• What is being asked
From the first line to the last, set down the data exactly as given.

• Data to use

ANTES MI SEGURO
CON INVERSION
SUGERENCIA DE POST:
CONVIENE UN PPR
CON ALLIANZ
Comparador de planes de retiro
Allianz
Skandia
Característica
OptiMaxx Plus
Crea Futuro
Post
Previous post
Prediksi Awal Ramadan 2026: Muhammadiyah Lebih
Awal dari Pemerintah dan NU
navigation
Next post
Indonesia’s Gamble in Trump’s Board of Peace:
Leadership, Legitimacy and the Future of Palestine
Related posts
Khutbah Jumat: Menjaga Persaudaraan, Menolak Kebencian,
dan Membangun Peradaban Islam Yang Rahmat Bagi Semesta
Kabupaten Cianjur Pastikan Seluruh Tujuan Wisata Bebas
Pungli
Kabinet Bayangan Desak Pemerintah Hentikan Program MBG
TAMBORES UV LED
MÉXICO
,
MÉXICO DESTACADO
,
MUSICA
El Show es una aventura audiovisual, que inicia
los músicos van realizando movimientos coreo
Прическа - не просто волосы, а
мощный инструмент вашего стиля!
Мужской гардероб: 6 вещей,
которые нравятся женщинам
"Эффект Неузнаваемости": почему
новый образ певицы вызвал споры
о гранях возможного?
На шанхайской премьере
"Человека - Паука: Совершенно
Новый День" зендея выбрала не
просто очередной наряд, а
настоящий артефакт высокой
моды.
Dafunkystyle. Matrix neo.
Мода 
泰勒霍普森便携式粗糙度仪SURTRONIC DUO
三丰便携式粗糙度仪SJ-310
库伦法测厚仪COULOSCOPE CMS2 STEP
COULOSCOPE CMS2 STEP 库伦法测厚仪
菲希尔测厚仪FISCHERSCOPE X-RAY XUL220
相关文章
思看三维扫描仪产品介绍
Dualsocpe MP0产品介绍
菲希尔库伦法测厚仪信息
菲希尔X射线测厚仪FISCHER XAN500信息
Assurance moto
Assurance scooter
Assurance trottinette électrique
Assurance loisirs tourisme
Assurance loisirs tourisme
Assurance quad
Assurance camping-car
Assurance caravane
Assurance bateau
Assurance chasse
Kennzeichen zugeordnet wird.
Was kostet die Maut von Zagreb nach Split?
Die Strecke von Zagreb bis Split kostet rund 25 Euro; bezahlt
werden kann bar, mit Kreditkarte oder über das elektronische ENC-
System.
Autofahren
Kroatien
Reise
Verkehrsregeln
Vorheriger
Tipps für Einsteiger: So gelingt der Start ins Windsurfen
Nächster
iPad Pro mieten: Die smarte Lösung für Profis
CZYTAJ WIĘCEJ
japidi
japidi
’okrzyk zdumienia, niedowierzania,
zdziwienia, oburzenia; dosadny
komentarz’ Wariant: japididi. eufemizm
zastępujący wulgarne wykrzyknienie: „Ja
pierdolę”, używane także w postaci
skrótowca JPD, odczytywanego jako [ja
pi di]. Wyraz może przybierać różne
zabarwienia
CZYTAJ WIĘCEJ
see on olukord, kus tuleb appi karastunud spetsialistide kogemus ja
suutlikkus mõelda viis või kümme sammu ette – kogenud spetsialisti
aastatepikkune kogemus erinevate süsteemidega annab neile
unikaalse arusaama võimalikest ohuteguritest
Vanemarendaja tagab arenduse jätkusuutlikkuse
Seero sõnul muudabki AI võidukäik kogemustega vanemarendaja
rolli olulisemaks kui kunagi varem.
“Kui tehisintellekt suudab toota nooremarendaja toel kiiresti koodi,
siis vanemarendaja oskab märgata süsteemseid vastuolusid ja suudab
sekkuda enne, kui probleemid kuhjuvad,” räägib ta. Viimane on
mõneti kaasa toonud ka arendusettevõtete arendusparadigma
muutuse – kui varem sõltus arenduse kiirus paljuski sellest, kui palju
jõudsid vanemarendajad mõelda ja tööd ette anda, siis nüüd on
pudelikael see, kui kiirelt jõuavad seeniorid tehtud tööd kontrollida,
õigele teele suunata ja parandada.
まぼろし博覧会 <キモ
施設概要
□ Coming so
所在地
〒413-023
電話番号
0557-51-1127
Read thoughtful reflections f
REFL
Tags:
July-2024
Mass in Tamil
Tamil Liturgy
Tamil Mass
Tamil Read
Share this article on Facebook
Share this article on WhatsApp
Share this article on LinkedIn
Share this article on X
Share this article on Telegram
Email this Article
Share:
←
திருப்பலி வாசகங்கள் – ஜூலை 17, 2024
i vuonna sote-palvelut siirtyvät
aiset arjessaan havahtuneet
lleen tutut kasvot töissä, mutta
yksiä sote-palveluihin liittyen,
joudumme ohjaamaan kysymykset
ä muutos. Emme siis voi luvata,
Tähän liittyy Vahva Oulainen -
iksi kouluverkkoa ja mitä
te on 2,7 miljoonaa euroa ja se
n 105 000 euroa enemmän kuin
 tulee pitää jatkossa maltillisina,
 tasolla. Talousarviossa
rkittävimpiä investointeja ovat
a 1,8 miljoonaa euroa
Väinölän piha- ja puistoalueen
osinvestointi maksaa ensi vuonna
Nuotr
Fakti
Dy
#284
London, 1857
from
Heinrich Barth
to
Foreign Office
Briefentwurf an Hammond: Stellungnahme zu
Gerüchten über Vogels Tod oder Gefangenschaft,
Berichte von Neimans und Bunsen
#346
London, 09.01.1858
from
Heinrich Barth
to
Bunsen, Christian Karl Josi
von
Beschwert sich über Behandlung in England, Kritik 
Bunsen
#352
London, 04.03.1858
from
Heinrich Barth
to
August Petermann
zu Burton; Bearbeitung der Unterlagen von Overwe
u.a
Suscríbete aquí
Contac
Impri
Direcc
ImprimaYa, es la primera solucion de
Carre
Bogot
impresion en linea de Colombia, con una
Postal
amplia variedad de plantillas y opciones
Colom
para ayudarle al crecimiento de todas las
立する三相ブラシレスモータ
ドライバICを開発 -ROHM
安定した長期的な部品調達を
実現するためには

• Answer to this exercise
ANTES MI SEGURO
CON INVERSION
SUGERENCIA DE POST:
CONVIENE UN PPR
CON ALLIANZ
Comparador de planes de retiro
Allianz
Skandia
Característica
OptiMaxx Plus
Crea Futuro
Post
Previous post
Prediksi Awal Ramadan 2026: Muhammadiyah Lebih
Awal dari Pemerintah dan NU
navigation
Next post
Indonesia’s Gamble in Trump’s Board of Peace:
Leadership, Legitimacy and the Future of Palestine
Related posts
Khutbah Jumat: Menjaga Persaudaraan, Menolak Kebencian,
dan Membangun Peradaban Islam Yang Rahmat Bagi Semesta
Kabupaten Cianjur Pastikan Seluruh Tujuan Wisata Bebas
Pungli
Kabinet Bayangan Desak Pemerintah Hentikan Program MBG
TAMBORES UV LED
MÉXICO
,
MÉXICO DESTACADO
,
MUSICA
El Show es una aventura audiovisual, que inicia
los músicos van realizando movimientos coreo
Прическа - не просто волосы, а
мощный инструмент вашего стиля!
Мужской гардероб: 6 вещей,
которые нравятся женщинам
"Эффект Неузнаваемости": почему
новый образ певицы вызвал споры
о гранях возможного?
На шанхайской премьере
"Человека - Паука: Совершенно
Новый День" зендея выбрала не
просто очередной наряд, а
настоящий артефакт высокой
моды.
Dafunkystyle. Matrix neo.
Мода 
泰勒霍普森便携式粗糙度仪SURTRONIC DUO
三丰便携式粗糙度仪SJ-310
库伦法测厚仪COULOSCOPE CMS2 STEP
COULOSCOPE CMS2 STEP 库伦法测厚仪
菲希尔测厚仪FISCHERSCOPE X-RAY XUL220
相关文章
思看三维扫描仪产品介绍
Dualsocpe MP0产品介绍
菲希尔库伦法测厚仪信息
菲希尔X射线测厚仪FISCHER XAN500信息
Assurance moto
Assurance scooter
Assurance trottinette électrique
Assurance loisirs tourisme
Assurance loisirs tourisme
Assurance quad
Assurance camping-car
Assurance caravane
Assurance bateau
Assurance chasse
Kennzeichen zugeordnet wird.
Was kostet die Maut von Zagreb nach Split?
Die Strecke von Zagreb bis Split kostet rund 25 Euro; bezahlt
werden kann bar, mit Kreditkarte oder über das elektronische ENC-
System.
Autofahren
Kroatien
Reise
Verkehrsregeln
Vorheriger
Tipps für Einsteiger: So gelingt der Start ins Windsurfen
Nächster
iPad Pro mieten: Die smarte Lösung für Profis
CZYTAJ WIĘCEJ
japidi
japidi
’okrzyk zdumienia, niedowierzania,
zdziwienia, oburzenia; dosadny
komentarz’ Wariant: japididi. eufemizm
zastępujący wulgarne wykrzyknienie: „Ja
pierdolę”, używane także w postaci
skrótowca JPD, odczytywanego jako [ja
pi di]. Wyraz może przybierać różne
zabarwienia
CZYTAJ WIĘCEJ
see on olukord, kus tuleb appi karastunud spetsialistide kogemus ja
suutlikkus mõelda viis või kümme sammu ette – kogenud spetsialisti
aastatepikkune kogemus erinevate süsteemidega annab neile
unikaalse arusaama võimalikest ohuteguritest
Vanemarendaja tagab arenduse jätkusuutlikkuse
Seero sõnul muudabki AI võidukäik kogemustega vanemarendaja
rolli olulisemaks kui kunagi varem.
“Kui tehisintellekt suudab toota nooremarendaja toel kiiresti koodi,
siis vanemarendaja oskab märgata süsteemseid vastuolusid ja suudab
sekkuda enne, kui probleemid kuhjuvad,” räägib ta. Viimane on
mõneti kaasa toonud ka arendusettevõtete arendusparadigma
muutuse – kui varem sõltus arenduse kiirus paljuski sellest, kui palju
jõudsid vanemarendajad mõelda ja tööd ette anda, siis nüüd on
pudelikael see, kui kiirelt jõuavad seeniorid tehtud tööd kontrollida,
õigele teele suunata ja parandada.
まぼろし博覧会 <キモ
施設概要
□ Coming so
所在地
〒413-023
電話番号
0557-51-1127
Read thoughtful reflections f
REFL
Tags:
July-2024
Mass in Tamil
Tamil Liturgy
Tamil Mass
Tamil Read
Share this article on Facebook
Share this article on WhatsApp
Share this article on LinkedIn
Share this article on X
Share this article on Telegram
Email this Article
Share:
←
திருப்பலி வாசகங்கள் – ஜூலை 17, 2024
i vuonna sote-palvelut siirtyvät
aiset arjessaan havahtuneet
lleen tutut kasvot töissä, mutta
yksiä sote-palveluihin liittyen,
joudumme ohjaamaan kysymykset
ä muutos. Emme siis voi luvata,
Tähän liittyy Vahva Oulainen -
iksi kouluverkkoa ja mitä
te on 2,7 miljoonaa euroa ja se
n 105 000 euroa enemmän kuin
 tulee pitää jatkossa maltillisina,
 tasolla. Talousarviossa
rkittävimpiä investointeja ovat
a 1,8 miljoonaa euroa
Väinölän piha- ja puistoalueen
osinvestointi maksaa ensi vuonna
Nuotr
Fakti
Dy
#284
London, 1857
from
Heinrich Barth
to
Foreign Office
Briefentwurf an Hammond: Stellungnahme zu
Gerüchten über Vogels Tod oder Gefangenschaft,
Berichte von Neimans und Bunsen
#346
London, 09.01.1858
from
Heinrich Barth
to
Bunsen, Christian Karl Josi
von
Beschwert sich über Behandlung in England, Kritik 
Bunsen
#352
London, 04.03.1858
from
Heinrich Barth
to
August Petermann
zu Burton; Bearbeitung der Unterlagen von Overwe
u.a
Suscríbete aquí
Contac
Impri
Direcc
ImprimaYa, es la primera solucion de
Carre
Bogot
impresion en linea de Colombia, con una
Postal
amplia variedad de plantillas y opciones
Colom
para ayudarle al crecimiento de todas las
立する三相ブラシレスモータ
ドライバICを開発 -ROHM
安定した長期的な部品調達を
実現するためには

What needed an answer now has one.